L’opérativité du symbole

C’est là une évidence pour qui s’est penché sans a priori sur la question. L’astrologie parle fidèlement de la personne, les tarots répondent de manière surprenante aux questions des consultants, tout comme la lecture dans le marc de café[7], dans les entrailles des animaux sacrifiés, ou encore dans le tirage des tiges d’achillée qui détermine les oracles du Yi King. Si les systèmes symboliques sont efficient, les symboles le sont aussi : contacter intérieurement une plante à coté de soi peut induire un processus de guérison. Ce sont là les travaux du Dr. Bach à l’origine des Elixirs Floraux. Un témoignage digne de confiance, et vérifié par l’Eglise Catholique,  nous a rapporté avoir vu une photo de la Vierge accrochée à un mur pleurer. J’ai aussi rencontré en Inde un yogi qui, comme Saï Baba, matérialise des cendres (le vibuti) afin de nettoyer le karma de la personne à qui il s’adresse[8]. Un autre maître spirituel à ce pouvoir, entre autres choses, de transmettre la grâce divine à travers ses photographies[9]. Sans même aller jusque là il est possible de montrer que les mythes grecs qui fondent en partie notre culture occidentale sont encore vivants aujourd’hui[10]. Accepter l’opérativité du symbole est difficile pour la mentalité moderne car cela questionne les fondements même d’une culture construite sur la rationalité du monde. Alors la tentation est grande de nier tout cela en bloc, ou encore de le réduire à une improbable causalité. Pourtant, pour celui qui a commencé à voir le symbole, le chemin de son opérativité se déroule devant lui dans une aveuglante et déstabilisante évidence. Comment dès lors penser le monde symbolique ? Est-ce seulement possible puisqu’il semble se situer en dehors de nos processus mentaux habituels ?

Les lois de l’univers symbolique

Nous n’avons là-dessus, à ce jour, qu’une réflexion fragmentaire. Nous avons déjà évoqué quelques « principes » de base :

  • Le symbole est le lieu du paradoxe et de la contradiction
  • Il est polysémique
  • Il ne fonctionne pas selon une logique causale et déterministe
  • C’est un langage naturel, celui de la nature et de l’inconscient, composé   de mot, de phrases et d’une (ou plusieurs) grammaire
  • Il dévoile un monde analogique où plantes, planètes, humains, « anges » et minéraux sont reliés par le sens
  • Un sens qui se révèle, les construction de l’esprit humain lui font obstacle
  • Il est opératif
  • Il se contacte par l’intermédiaire du cœur

Ajoutons encore que sa fonction première, donnée par  l’étymologie de symbolein(« réunir ») consiste à rassembler des mondes qui, d’habitude s’ignorent. Notamment la réalité objective avec le royaume subjectif et le monde spirituel.

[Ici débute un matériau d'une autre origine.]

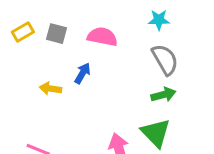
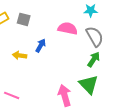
pink semicircle: (102, 37) -> (68, 28), moved
green arrow: (163, 95) -> (94, 59), turned -42

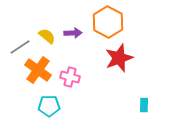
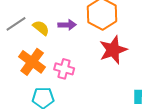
gray line: (20, 47) -> (16, 24), moved

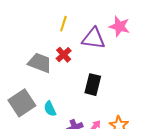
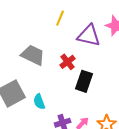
red cross: (64, 55) -> (68, 62), moved

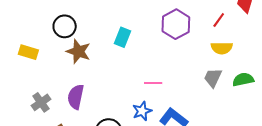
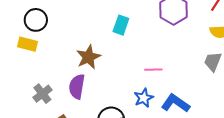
black circle: (65, 26) -> (36, 20), moved
brown star: (78, 51) -> (88, 57), moved, turned 30

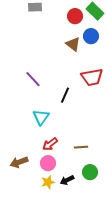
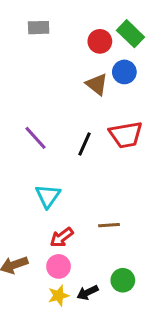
black line: (65, 95) -> (85, 144), moved
brown line: (81, 147) -> (109, 225), moved

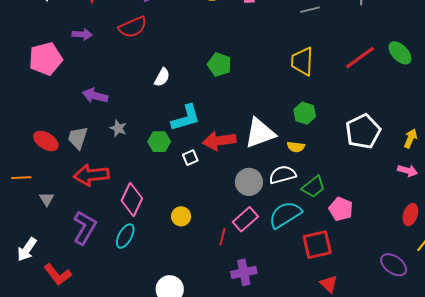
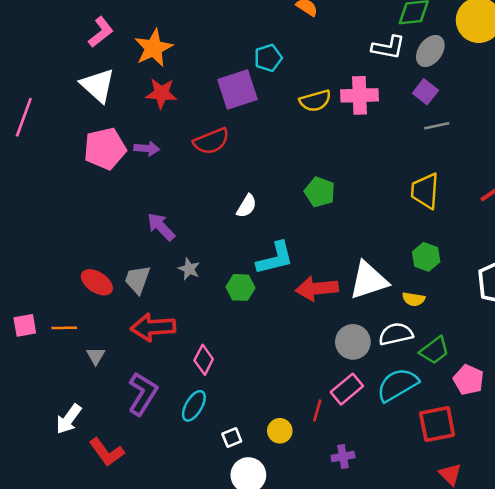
pink pentagon: (46, 59) -> (105, 149), moved
purple arrow: (95, 96) -> (161, 227), turned 30
white square: (190, 158) -> (232, 438), moved
pink diamond: (132, 199) -> (204, 360), size x0.7
yellow circle: (181, 216) -> (280, 431), moved
purple cross: (244, 272) -> (343, 457), size x0.7

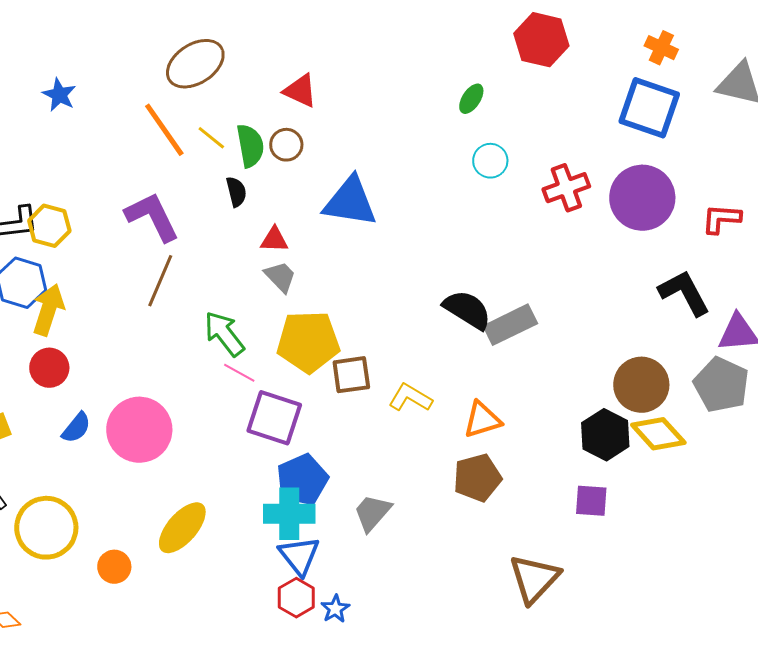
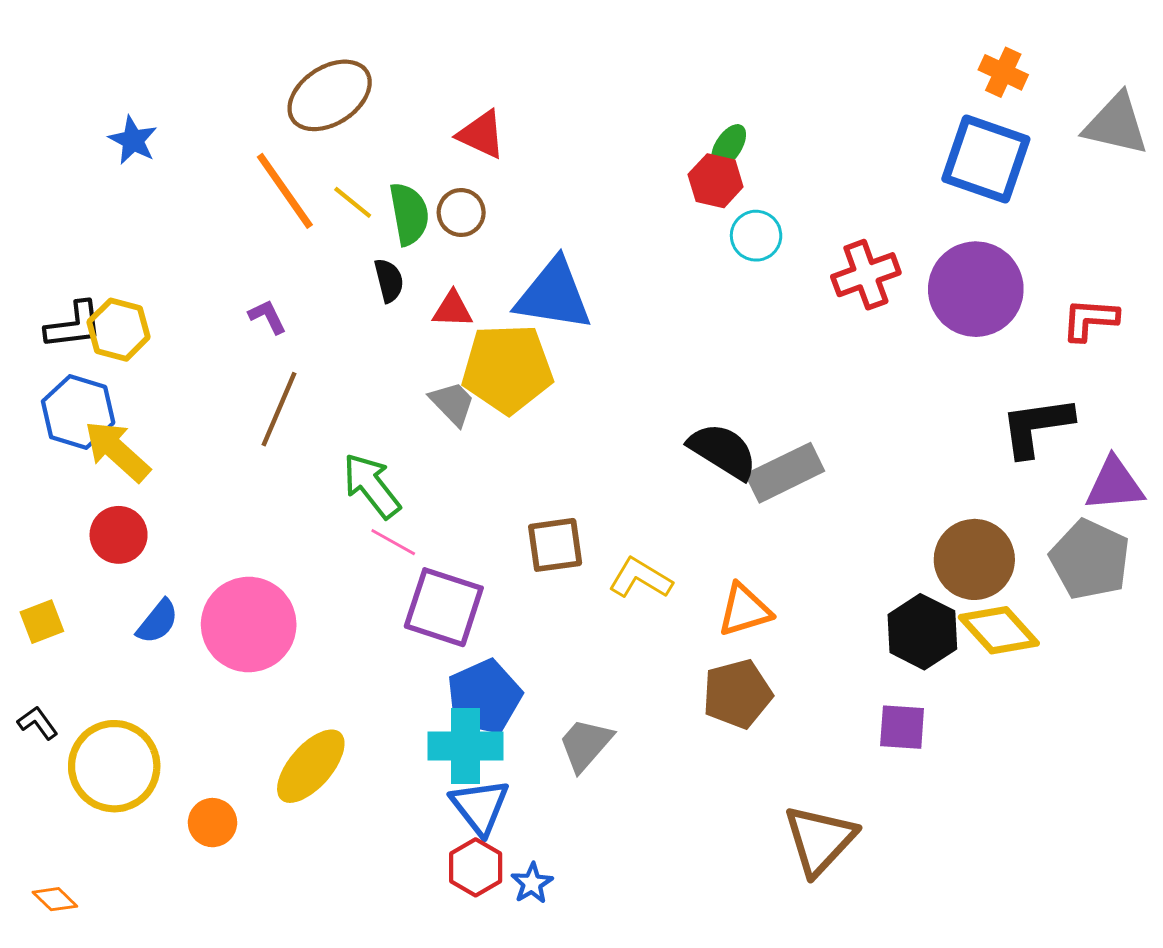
red hexagon: (541, 40) -> (716, 181), moved, size x0.7
purple L-shape: (152, 217) -> (267, 317), size x0.5
red triangle: (274, 240) -> (452, 309), moved
black L-shape: (684, 293) -> (1036, 426), turned -70
yellow arrow: (48, 310) -> (117, 451), turned -66
yellow pentagon: (308, 342) -> (507, 369), moved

Les mythes et les symboles organisent notre réalité au moins autant que les lois mises en évidences par la science. Par contre ils sont « platoniciens » dans la mesure où leur action est indépendante du niveau d’organisation auquel ils s’adressent et du support matériel qu’ils utilisent pour transparaître. Ainsi le mythe de Prométhée marque à la fois les plans spirituel (l’ardent désir d’Eveil), historique (le siècle des Lumières), musicaux (la 9e Symphonie), biographiques (Beethoven), pathologique (l’anorexie, la migraine), social (la Révolution Française), philosophique (la liberté) et économique (le libéralisme). Evidemment toutes ces manifestations du sens sont très différentes les unes des autres, mais elles sont toutes animées par une même « intention », une même « âme » : celle qui aspire violemment à une nouvelle alliance avec un monde rénové. C’est pourquoi le symbole à le pouvoir de réunir : en rassemblant par le sens des modes d’expression jugés très disparates au premier abord. Il s’oppose bien sûr au « diabole » qui règne sur une autre opération fondamentale : la division.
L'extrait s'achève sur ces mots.